Verbal Air

We are such paradoxical creatures. I was talking to someone I have known for years who was saying, "I don't like X; I never have," when just last year, she said, "I long to X, but my life doesn't let me." Who does not see themselves between these binaries: feisty but frail; dour but indolent; extravagant yet unfussy. It may be helpful to think in more organic terms, "more like a flower blooming than an airplane leaving a gate," as Toelken writes in a different context.
There are times the mind requires air, as G. K. Chesterton suggests, far more than (linear) argument. It may be that the argument is that heavy mantle that restrains one from thought.
"Poetry is sane because it floats easily in an infinite sea; reason seeks to cross the infinite sea, and so make it finite," Chesterton writes. Poetry accomodates the figure of speech that is the paradox. It also works at the level of the generalisation: a person is no longer bound to to their bones but becomes the woman or the lover or at least observer. Insofar as the Lover, Observer, etc, are symbolic, poetic freedom of thought may also be depicted visually.
It is easiest to think of poetry this way because poetry, being philosophical, manifests what might otherwise remain hidden. Like paradox. Or the elusive stag called "meaning," which are those symbols that become ever more fruitful on their being revisited. It is noted that there are shapes, such as the gammadion, that are considered fruitful by more than one culture.
The decorative conventions in Byzantine art are also symbolic, writes Gervase Mathew in Byzantine Aesthetics. "Much that was most vital in Byzantine art came into being through the effort to apprehend and to convey a hidden meaning." Beauty is apprehended through the senses of the Mind, not just mathematically harmonious sense perception. "The body is immediately apparent to the senses; the soul and mind are to be discerned through contemplation." The mosaic stars in the Mausoleum of Galla Placidia may represent the gems man may become if he shines to consummation. Does one see the stars to shine so bright unless one already possesses the sympathy needed to wish to imitate the heavens? Revisit the star.
"Human hands are only the means of creation" - I add, of the representation of the star. "They too belong to the world of matter, of aisthetos, though like human eyes as long as they are alive they are matter shot through with Mind; the implements they use - pigments, or mosaic tesselae, or polished marble - are purely material." Hidden meaning. Mind behind matter. Idea behind mind.

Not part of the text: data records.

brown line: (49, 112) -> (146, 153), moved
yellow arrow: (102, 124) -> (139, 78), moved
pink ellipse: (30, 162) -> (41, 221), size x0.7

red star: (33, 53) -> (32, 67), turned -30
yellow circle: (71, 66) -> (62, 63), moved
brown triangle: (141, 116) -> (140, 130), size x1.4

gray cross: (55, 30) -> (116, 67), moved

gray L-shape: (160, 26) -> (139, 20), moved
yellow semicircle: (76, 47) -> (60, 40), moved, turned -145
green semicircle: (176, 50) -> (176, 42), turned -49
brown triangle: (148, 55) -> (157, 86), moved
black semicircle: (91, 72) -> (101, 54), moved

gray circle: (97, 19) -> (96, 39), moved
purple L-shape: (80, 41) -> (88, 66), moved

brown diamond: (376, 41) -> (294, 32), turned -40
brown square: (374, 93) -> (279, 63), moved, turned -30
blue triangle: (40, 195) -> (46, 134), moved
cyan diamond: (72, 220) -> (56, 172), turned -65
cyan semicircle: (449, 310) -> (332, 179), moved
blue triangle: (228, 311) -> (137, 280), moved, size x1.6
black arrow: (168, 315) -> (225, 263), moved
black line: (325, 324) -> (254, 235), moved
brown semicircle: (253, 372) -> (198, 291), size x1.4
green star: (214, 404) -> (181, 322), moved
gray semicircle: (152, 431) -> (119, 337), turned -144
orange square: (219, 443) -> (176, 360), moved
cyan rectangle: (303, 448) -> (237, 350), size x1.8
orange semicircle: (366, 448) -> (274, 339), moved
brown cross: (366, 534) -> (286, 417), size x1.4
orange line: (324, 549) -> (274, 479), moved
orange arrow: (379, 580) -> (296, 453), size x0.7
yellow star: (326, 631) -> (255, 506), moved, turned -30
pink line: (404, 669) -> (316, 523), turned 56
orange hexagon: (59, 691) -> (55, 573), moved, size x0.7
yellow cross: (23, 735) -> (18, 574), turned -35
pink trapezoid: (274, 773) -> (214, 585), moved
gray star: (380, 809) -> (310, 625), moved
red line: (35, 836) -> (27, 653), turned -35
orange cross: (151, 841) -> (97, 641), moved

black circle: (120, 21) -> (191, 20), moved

One may think of the Zen Buddhist Enso: mind let free to let the universe through to the hand that paints, though it departs from the Byzantine and classical to asymmetry with its different message of the human component in the world and the terrestrial experience. It points beyond itself, however, to transcendence to a simpler life. We want space around us. Space to breathe. This should be poetry. Those wings without wings.



Brushes: 1, 2.
Click image to enlarge.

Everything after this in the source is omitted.